What to produce:
Among the entries that follow, find every line with the word "contrainte" and copy it.

Source data:

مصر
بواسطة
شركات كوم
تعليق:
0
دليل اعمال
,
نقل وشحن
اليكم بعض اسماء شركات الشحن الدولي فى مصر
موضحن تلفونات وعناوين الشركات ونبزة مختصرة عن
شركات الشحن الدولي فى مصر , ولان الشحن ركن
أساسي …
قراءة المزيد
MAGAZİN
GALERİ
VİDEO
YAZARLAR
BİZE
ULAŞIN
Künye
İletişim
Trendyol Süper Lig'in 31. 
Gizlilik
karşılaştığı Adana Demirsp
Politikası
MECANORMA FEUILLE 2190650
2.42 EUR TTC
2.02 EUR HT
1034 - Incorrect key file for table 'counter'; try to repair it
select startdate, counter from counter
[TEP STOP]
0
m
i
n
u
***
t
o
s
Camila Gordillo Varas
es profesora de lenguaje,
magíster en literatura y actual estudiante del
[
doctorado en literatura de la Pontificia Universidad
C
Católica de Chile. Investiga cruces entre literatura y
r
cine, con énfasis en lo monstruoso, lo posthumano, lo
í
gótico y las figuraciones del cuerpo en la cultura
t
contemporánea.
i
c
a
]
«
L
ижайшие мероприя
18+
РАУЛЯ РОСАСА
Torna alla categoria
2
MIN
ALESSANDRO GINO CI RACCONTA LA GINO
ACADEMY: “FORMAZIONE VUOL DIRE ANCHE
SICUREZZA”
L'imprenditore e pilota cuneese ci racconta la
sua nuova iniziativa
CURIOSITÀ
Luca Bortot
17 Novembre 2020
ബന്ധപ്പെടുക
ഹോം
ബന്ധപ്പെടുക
...
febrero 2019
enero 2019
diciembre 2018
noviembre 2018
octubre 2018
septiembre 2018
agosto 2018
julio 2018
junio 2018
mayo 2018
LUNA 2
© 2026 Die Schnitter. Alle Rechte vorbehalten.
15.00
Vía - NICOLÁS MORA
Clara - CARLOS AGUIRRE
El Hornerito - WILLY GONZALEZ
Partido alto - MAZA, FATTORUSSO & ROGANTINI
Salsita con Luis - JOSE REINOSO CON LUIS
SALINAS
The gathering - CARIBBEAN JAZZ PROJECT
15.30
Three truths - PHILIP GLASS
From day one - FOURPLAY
--
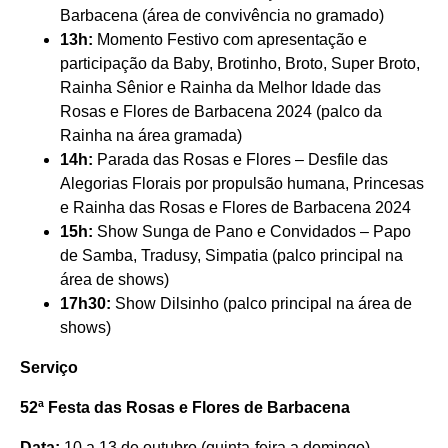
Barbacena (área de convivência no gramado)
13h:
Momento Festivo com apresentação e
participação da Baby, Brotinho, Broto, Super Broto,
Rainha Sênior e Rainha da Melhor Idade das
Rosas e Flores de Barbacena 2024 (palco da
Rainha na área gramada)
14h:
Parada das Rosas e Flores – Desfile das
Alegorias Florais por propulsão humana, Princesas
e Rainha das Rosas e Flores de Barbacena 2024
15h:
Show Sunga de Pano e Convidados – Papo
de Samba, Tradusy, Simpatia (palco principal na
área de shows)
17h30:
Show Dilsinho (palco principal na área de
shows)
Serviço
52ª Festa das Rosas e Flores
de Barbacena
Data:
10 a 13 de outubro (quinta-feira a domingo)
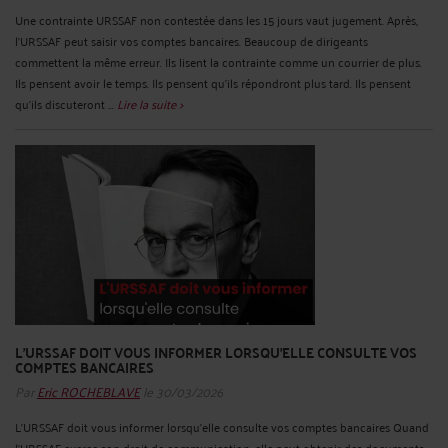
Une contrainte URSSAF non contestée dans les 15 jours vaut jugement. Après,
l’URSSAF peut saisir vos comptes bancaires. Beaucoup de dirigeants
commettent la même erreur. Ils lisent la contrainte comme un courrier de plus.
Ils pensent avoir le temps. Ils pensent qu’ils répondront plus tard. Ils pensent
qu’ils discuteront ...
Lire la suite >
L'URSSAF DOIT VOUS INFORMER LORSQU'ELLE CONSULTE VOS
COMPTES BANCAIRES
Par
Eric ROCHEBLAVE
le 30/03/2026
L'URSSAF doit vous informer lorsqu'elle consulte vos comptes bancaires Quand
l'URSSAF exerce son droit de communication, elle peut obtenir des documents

Your response:
Une contrainte URSSAF non contestée dans les 15 jours vaut jugement. Après,
commettent la même erreur. Ils lisent la contrainte comme un courrier de plus.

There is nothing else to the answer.